--- Study material Enclosed Below ---

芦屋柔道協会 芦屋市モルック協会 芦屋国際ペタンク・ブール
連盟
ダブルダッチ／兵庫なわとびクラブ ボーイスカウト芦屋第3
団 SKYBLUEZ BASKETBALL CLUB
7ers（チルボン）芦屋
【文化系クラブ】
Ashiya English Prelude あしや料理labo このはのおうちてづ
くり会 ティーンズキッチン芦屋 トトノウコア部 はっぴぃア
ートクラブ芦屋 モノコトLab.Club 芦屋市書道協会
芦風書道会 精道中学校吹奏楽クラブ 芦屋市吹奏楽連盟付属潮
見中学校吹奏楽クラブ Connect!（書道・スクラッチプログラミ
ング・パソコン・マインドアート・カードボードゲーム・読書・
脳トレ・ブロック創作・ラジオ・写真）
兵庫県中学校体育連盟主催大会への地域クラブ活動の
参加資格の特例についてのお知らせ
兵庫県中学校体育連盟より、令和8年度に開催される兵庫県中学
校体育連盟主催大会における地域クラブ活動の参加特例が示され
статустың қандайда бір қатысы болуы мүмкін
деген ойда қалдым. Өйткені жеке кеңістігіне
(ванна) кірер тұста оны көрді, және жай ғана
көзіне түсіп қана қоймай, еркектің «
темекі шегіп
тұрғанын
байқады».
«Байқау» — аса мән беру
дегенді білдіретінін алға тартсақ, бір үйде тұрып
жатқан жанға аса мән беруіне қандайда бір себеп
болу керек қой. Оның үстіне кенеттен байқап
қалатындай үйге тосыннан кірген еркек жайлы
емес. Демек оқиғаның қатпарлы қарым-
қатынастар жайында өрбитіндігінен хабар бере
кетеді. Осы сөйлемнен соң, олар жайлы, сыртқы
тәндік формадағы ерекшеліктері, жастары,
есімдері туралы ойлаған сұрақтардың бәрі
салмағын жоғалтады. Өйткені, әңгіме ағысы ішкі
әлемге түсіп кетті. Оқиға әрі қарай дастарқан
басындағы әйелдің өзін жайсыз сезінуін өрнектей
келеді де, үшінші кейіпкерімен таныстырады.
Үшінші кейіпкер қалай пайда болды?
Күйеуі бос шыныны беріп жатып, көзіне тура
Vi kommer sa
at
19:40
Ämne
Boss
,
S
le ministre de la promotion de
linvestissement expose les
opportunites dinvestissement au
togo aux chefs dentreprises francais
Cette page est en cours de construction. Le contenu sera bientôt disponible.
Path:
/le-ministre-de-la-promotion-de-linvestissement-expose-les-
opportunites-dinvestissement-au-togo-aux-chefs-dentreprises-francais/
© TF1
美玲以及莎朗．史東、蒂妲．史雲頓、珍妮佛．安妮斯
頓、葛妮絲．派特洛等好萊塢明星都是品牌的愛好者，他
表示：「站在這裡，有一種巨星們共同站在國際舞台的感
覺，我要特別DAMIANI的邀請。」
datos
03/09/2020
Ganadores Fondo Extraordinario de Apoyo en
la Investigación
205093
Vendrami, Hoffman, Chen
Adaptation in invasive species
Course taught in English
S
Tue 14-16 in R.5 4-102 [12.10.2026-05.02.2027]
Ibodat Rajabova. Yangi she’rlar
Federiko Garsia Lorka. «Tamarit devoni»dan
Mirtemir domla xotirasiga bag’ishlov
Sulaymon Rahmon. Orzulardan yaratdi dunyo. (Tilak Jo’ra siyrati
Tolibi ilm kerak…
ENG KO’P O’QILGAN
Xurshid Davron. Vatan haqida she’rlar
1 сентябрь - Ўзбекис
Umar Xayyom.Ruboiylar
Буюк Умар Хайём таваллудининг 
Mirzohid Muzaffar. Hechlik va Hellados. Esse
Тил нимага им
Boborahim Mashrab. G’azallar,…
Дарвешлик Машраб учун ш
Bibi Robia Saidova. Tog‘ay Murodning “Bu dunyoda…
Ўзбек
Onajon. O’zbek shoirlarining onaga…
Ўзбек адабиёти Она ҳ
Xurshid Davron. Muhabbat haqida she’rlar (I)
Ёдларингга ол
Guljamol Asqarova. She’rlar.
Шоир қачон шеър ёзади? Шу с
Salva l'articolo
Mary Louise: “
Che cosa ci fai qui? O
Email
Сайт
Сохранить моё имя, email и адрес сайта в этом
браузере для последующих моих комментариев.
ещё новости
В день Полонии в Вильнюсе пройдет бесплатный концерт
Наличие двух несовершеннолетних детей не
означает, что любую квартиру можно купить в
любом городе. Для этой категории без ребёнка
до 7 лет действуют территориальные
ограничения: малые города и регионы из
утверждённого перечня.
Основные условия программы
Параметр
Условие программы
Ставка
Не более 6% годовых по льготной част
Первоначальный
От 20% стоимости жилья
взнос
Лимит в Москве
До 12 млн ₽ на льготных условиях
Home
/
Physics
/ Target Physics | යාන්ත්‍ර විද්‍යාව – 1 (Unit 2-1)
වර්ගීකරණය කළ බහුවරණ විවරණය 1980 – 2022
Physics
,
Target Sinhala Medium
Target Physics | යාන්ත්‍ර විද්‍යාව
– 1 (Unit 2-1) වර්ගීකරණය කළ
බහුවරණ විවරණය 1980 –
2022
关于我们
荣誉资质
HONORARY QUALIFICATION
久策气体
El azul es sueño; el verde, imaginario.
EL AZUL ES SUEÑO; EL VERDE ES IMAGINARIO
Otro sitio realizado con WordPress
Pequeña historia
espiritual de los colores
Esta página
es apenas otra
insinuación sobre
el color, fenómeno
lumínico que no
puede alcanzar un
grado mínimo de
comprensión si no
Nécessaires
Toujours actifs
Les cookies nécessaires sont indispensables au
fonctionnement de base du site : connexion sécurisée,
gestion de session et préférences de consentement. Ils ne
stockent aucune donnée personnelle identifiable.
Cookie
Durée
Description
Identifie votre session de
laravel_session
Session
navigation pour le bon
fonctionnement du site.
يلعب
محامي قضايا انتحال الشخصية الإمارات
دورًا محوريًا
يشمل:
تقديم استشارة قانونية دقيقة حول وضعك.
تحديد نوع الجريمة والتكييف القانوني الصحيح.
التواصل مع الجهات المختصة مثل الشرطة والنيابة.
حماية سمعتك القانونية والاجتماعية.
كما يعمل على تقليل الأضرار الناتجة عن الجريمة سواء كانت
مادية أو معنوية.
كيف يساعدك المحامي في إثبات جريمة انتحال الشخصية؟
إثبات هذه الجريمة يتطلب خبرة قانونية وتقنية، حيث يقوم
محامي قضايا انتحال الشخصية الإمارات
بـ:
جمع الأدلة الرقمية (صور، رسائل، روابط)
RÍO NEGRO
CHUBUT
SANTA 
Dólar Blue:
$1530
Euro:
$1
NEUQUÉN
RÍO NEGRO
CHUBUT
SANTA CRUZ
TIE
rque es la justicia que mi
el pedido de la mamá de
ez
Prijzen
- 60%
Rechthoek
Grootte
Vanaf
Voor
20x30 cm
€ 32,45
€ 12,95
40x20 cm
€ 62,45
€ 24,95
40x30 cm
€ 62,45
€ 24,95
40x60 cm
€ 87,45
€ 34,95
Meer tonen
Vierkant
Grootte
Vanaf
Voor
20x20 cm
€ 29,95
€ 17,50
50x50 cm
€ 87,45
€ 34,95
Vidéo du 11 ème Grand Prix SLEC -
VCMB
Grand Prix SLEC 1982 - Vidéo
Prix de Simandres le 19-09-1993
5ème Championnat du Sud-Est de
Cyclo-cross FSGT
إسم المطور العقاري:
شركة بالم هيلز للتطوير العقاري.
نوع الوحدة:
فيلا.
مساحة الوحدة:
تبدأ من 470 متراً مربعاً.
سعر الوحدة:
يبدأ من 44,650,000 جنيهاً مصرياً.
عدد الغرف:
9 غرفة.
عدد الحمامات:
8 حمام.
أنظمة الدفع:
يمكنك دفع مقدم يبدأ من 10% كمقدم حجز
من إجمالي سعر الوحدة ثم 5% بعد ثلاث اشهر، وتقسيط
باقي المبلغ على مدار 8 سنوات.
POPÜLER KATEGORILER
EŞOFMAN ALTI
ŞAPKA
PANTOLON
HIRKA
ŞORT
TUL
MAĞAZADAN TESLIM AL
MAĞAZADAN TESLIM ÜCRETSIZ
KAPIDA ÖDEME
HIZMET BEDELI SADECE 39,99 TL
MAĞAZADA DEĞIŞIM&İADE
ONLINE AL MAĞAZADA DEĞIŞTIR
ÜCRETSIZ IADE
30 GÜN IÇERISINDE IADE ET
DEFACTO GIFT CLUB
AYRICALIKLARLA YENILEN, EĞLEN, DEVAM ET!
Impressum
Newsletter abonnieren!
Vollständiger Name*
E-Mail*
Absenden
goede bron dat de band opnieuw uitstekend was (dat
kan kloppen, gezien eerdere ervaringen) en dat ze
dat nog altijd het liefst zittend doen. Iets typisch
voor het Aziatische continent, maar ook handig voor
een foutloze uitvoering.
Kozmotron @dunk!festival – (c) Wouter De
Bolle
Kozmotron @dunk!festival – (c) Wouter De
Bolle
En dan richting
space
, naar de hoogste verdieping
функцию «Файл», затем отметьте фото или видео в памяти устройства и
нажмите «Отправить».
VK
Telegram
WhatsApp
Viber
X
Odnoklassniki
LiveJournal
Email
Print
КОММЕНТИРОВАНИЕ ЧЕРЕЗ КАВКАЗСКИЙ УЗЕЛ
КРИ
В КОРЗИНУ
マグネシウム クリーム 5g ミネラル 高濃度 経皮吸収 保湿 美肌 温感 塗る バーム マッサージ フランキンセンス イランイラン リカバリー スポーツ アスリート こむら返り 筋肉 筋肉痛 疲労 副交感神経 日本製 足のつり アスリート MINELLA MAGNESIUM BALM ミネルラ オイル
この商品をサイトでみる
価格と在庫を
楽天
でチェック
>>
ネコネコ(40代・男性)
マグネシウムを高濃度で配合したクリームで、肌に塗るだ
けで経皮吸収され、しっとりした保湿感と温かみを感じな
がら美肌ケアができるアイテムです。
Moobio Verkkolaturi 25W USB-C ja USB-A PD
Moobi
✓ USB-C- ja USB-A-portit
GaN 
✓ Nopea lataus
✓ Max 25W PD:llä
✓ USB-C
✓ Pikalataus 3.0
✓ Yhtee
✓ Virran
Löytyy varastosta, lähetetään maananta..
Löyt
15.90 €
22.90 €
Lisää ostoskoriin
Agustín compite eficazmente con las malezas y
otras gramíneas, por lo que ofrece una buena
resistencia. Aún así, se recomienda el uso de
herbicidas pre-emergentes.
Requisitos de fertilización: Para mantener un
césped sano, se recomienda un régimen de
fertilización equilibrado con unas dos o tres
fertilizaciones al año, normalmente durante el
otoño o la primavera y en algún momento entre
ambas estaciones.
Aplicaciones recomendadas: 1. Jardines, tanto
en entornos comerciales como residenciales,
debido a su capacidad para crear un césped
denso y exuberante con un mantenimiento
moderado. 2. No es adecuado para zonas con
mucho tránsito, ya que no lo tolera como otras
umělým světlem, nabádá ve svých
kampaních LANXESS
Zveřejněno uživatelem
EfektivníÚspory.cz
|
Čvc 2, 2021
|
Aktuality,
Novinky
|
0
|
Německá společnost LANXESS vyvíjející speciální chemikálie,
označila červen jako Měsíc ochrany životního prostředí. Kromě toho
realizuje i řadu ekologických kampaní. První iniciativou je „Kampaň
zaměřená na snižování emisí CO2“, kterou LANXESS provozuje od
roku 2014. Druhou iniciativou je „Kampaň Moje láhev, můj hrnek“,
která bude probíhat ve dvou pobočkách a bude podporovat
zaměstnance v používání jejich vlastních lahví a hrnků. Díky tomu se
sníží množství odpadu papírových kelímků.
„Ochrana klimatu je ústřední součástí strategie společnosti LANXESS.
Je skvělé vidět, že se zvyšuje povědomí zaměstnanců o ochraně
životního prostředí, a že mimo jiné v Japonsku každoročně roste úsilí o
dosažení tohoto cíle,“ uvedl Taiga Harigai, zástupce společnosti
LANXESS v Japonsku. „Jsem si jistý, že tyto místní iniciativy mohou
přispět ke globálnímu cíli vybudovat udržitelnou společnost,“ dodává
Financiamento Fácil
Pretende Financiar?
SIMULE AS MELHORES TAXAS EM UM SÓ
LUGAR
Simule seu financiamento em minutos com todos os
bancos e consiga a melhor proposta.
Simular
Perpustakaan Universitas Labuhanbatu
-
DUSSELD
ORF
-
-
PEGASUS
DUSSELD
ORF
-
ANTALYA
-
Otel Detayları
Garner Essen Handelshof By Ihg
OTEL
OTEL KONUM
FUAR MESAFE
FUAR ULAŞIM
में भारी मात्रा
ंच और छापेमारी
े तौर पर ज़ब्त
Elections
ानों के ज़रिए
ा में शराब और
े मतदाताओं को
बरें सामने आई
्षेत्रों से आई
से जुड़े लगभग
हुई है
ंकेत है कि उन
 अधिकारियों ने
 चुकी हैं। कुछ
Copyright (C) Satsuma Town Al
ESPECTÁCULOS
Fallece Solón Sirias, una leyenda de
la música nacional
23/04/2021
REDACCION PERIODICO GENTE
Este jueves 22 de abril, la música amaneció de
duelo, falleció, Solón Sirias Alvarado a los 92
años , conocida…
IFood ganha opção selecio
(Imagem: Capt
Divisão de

--- End of Enclosed Study material ---

Give the number of lines in the records that contain the word "životního", and write nothing else.

2